• Aim of the task
The records below must be output exactly, without pictures.

........

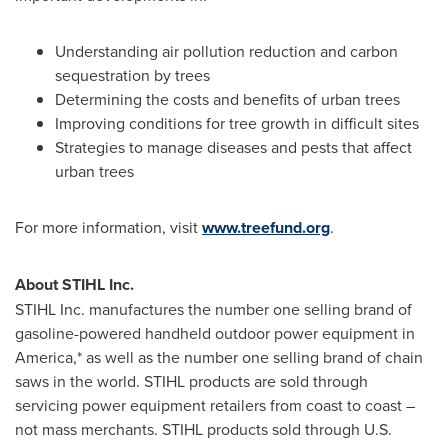
Understanding air pollution reduction and carbon
sequestration by trees
Determining the costs and benefits of urban trees
Improving conditions for tree growth in difficult sites
Strategies to manage diseases and pests that affect
urban trees
For more information, visit
www.treefund.org
.
About STIHL Inc.
STIHL Inc. manufactures the number one selling brand of
gasoline-powered handheld outdoor power equipment in
America,* as well as the number one selling brand of chain
saws in the world. STIHL products are sold through
servicing power equipment retailers from coast to coast –
not mass merchants. STIHL products sold through U.S.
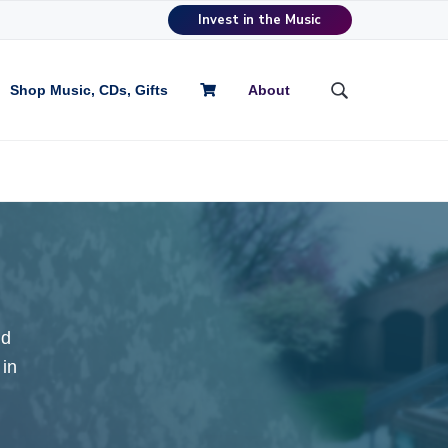
Invest in the Music
Shop Music, CDs, Gifts
About
S
e
a
r
c
h
t
h
i
s
w
nd
e
b
 in
s
i
t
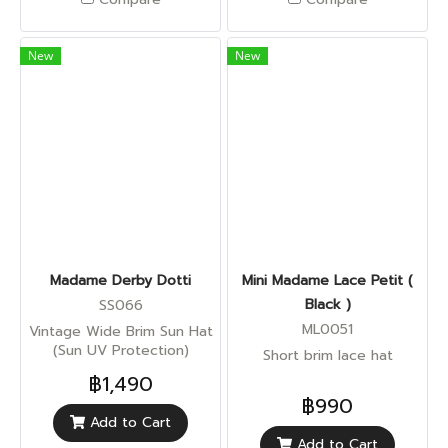
New
New
Madame Derby Dotti
Mini Madame Lace Petit (
Black )
SS066
ML0051
Vintage Wide Brim Sun Hat
(Sun UV Protection)
Short brim lace hat
฿1,490
฿990
Add to Cart
Add to Cart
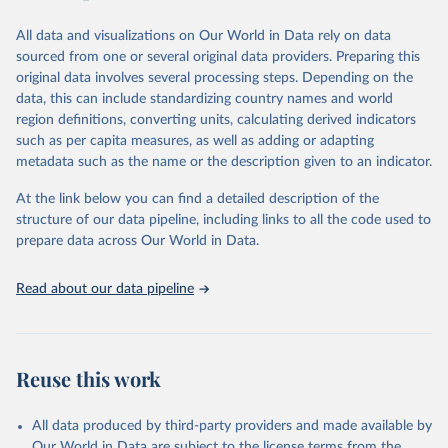
Retrieved on
Retrieved from
Retrieved on
Retrieved from
March 31, 2023
https://ourworldindata.org/population-
All data and visualizations on Our World in Data rely on data
August 2, 2023
https://comtradeplus.un.org/
sources
sourced from one or several original data providers. Preparing this
original data involves several processing steps. Depending on the
Citation
Citation
data, this can include standardizing country names and world
This is the citation of the original data obtained from the source,
This is the citation of the original data obtained from the source,
region definitions, converting units, calculating derived indicators
prior to any processing or adaptation by Our World in Data.
To cite
prior to any processing or adaptation by Our World in Data.
To cite
such as per capita measures, as well as adding or adapting
data downloaded from this page, please use the suggested citation
data downloaded from this page, please use the suggested citation
metadata such as the name or the description given to an indicator.
given in
Reuse This Work
below.
given in
Reuse This Work
below.
At the link below you can find a detailed description of the
United Nations, Comtrade Database (accessed online 
structure of our data pipeline, including links to all the code used to
The long-run data on population is based on various 
https://comtrade.un.org
, 2023).
sources, described on this page: 
prepare data across Our World in Data.
https://ourworldindata.org/population-sources
Read about our data pipeline
Reuse this work
All data produced by third-party providers and made available by
Our World in Data are subject to the license terms from the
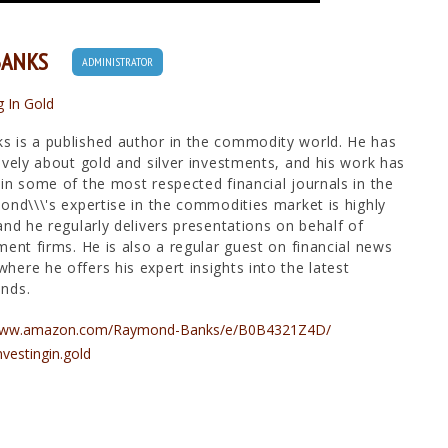
BANKS
ADMINISTRATOR
g In Gold
 is a published author in the commodity world. He has
ively about gold and silver investments, and his work has
in some of the most respected financial journals in the
ond\\\'s expertise in the commodities market is highly
and he regularly delivers presentations on behalf of
ment firms. He is also a regular guest on financial news
ere he offers his expert insights into the latest
nds.
/www.amazon.com/Raymond-Banks/e/B0B4321Z4D/
nvestingin.gold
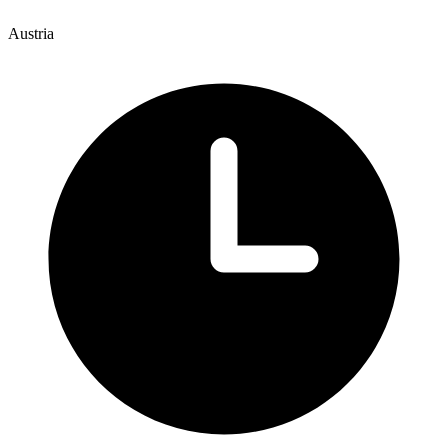
Austria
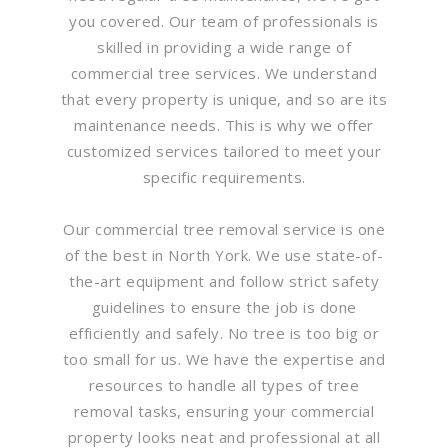
you covered. Our team of professionals is
skilled in providing a wide range of
commercial tree services. We understand
that every property is unique, and so are its
maintenance needs. This is why we offer
customized services tailored to meet your
specific requirements.
Our commercial tree removal service is one
of the best in North York. We use state-of-
the-art equipment and follow strict safety
guidelines to ensure the job is done
efficiently and safely. No tree is too big or
too small for us. We have the expertise and
resources to handle all types of tree
removal tasks, ensuring your commercial
property looks neat and professional at all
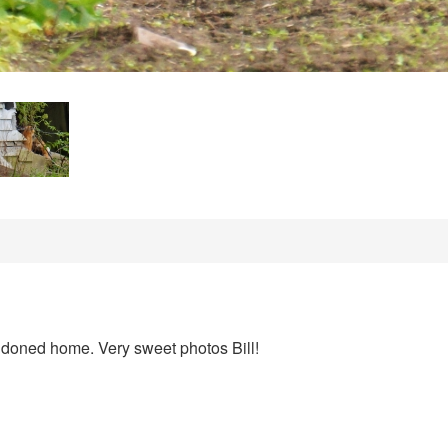
ndoned home. Very sweet photos Bill!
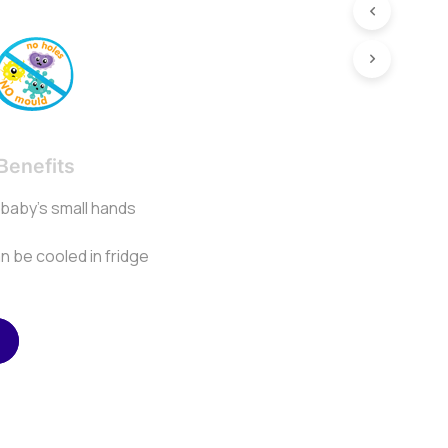
Benefits
r baby’s small hands
an be cooled in fridge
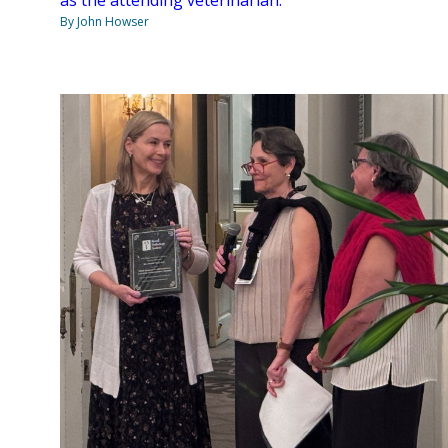
By John Howser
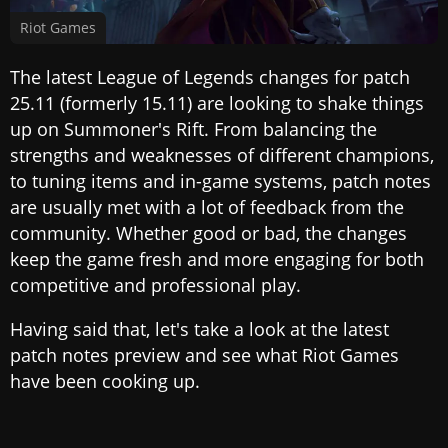
Riot Games
The latest League of Legends changes for patch
25.11 (formerly 15.11) are looking to shake things
up on Summoner's Rift. From balancing the
strengths and weaknesses of different champions,
to tuning items and in-game systems, patch notes
are usually met with a lot of feedback from the
community. Whether good or bad, the changes
keep the game fresh and more engaging for both
competitive and professional play.
Having said that, let's take a look at the latest
patch notes preview and see what Riot Games
have been cooking up.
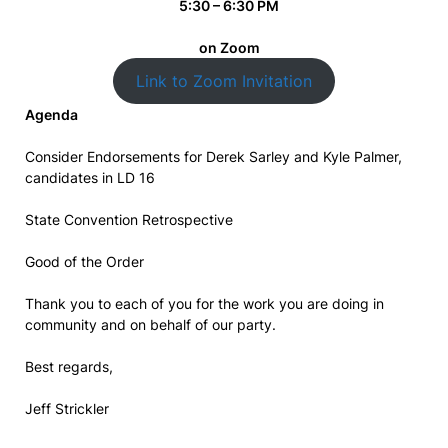
5:30 – 6:30 PM
on Zoom
Link to Zoom Invitation
Agenda
Consider Endorsements for Derek Sarley and Kyle Palmer,
candidates in LD 16
State Convention Retrospective
Good of the Order
Thank you to each of you for the work you are doing in
community and on behalf of our party.
Best regards,
Jeff Strickler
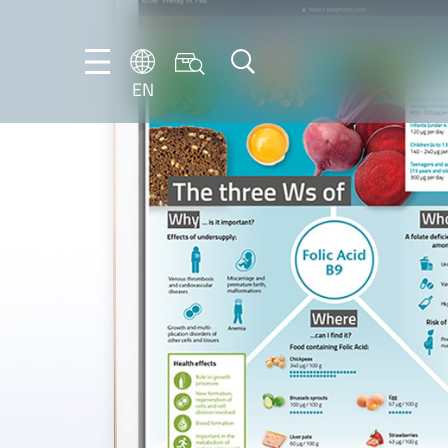
EN
EN
DE
IT
PT-
BR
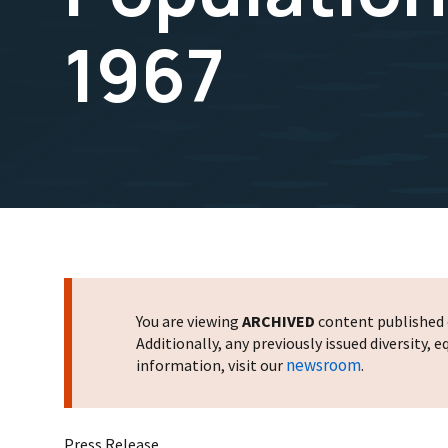
1967
You are viewing
ARCHIVED
content published o
Additionally, any previously issued diversity,
newsroom
information, visit our
.
Press Release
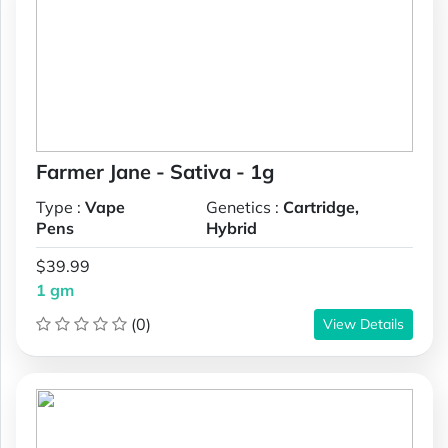
Farmer Jane - Sativa - 1g
Type :
Vape
Genetics :
Cartridge,
Pens
Hybrid
$39.99
1 gm
(0)
View Details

........

• Output for this exercise
Understanding air pollution reduction and carbon
sequestration by trees
Determining the costs and benefits of urban trees
Improving conditions for tree growth in difficult sites
Strategies to manage diseases and pests that affect
urban trees
For more information, visit
www.treefund.org
.
About STIHL Inc.
STIHL Inc. manufactures the number one selling brand of
gasoline-powered handheld outdoor power equipment in
America,* as well as the number one selling brand of chain
saws in the world. STIHL products are sold through
servicing power equipment retailers from coast to coast –
not mass merchants. STIHL products sold through U.S.
Invest in the Music
Shop Music, CDs, Gifts
About
S
e
a
r
c
h
t
h
i
s
w
nd
e
b
 in
s
i
t
New
New
Madame Derby Dotti
Mini Madame Lace Petit (
Black )
SS066
ML0051
Vintage Wide Brim Sun Hat
(Sun UV Protection)
Short brim lace hat
฿1,490
฿990
Add to Cart
Add to Cart
Retrieved on
Retrieved from
Retrieved on
Retrieved from
March 31, 2023
https://ourworldindata.org/population-
All data and visualizations on Our World in Data rely on data
August 2, 2023
https://comtradeplus.un.org/
sources
sourced from one or several original data providers. Preparing this
original data involves several processing steps. Depending on the
Citation
Citation
data, this can include standardizing country names and world
This is the citation of the original data obtained from the source,
This is the citation of the original data obtained from the source,
region definitions, converting units, calculating derived indicators
prior to any processing or adaptation by Our World in Data.
To cite
prior to any processing or adaptation by Our World in Data.
To cite
such as per capita measures, as well as adding or adapting
data downloaded from this page, please use the suggested citation
data downloaded from this page, please use the suggested citation
metadata such as the name or the description given to an indicator.
given in
Reuse This Work
below.
given in
Reuse This Work
below.
At the link below you can find a detailed description of the
United Nations, Comtrade Database (accessed online 
structure of our data pipeline, including links to all the code used to
The long-run data on population is based on various 
https://comtrade.un.org
, 2023).
sources, described on this page: 
prepare data across Our World in Data.
https://ourworldindata.org/population-sources
Read about our data pipeline
Reuse this work
All data produced by third-party providers and made available by
Our World in Data are subject to the license terms from the
BANKS
ADMINISTRATOR
g In Gold
 is a published author in the commodity world. He has
ively about gold and silver investments, and his work has
in some of the most respected financial journals in the
ond\\\'s expertise in the commodities market is highly
and he regularly delivers presentations on behalf of
ment firms. He is also a regular guest on financial news
ere he offers his expert insights into the latest
nds.
/www.amazon.com/Raymond-Banks/e/B0B4321Z4D/
nvestingin.gold
Austria
you covered. Our team of professionals is
skilled in providing a wide range of
commercial tree services. We understand
that every property is unique, and so are its
maintenance needs. This is why we offer
customized services tailored to meet your
specific requirements.
Our commercial tree removal service is one
of the best in North York. We use state-of-
the-art equipment and follow strict safety
guidelines to ensure the job is done
efficiently and safely. No tree is too big or
too small for us. We have the expertise and
resources to handle all types of tree
removal tasks, ensuring your commercial
property looks neat and professional at all
ndoned home. Very sweet photos Bill!
Benefits
r baby’s small hands
an be cooled in fridge
By John Howser
Riot Games
The latest League of Legends changes for patch
25.11 (formerly 15.11) are looking to shake things
up on Summoner's Rift. From balancing the
strengths and weaknesses of different champions,
to tuning items and in-game systems, patch notes
are usually met with a lot of feedback from the
community. Whether good or bad, the changes
keep the game fresh and more engaging for both
competitive and professional play.
Having said that, let's take a look at the latest
patch notes preview and see what Riot Games
have been cooking up.
5:30 – 6:30 PM
on Zoom
Link to Zoom Invitation
Agenda
Consider Endorsements for Derek Sarley and Kyle Palmer,
candidates in LD 16
State Convention Retrospective
Good of the Order
Thank you to each of you for the work you are doing in
community and on behalf of our party.
Best regards,
Jeff Strickler
EN
EN
DE
IT
PT-
BR
1967
You are viewing
ARCHIVED
content published o
Additionally, any previously issued diversity,
newsroom
information, visit our
.
Press Release
Farmer Jane - Sativa - 1g
Type :
Vape
Genetics :
Cartridge,
Pens
Hybrid
$39.99
1 gm
(0)
View Details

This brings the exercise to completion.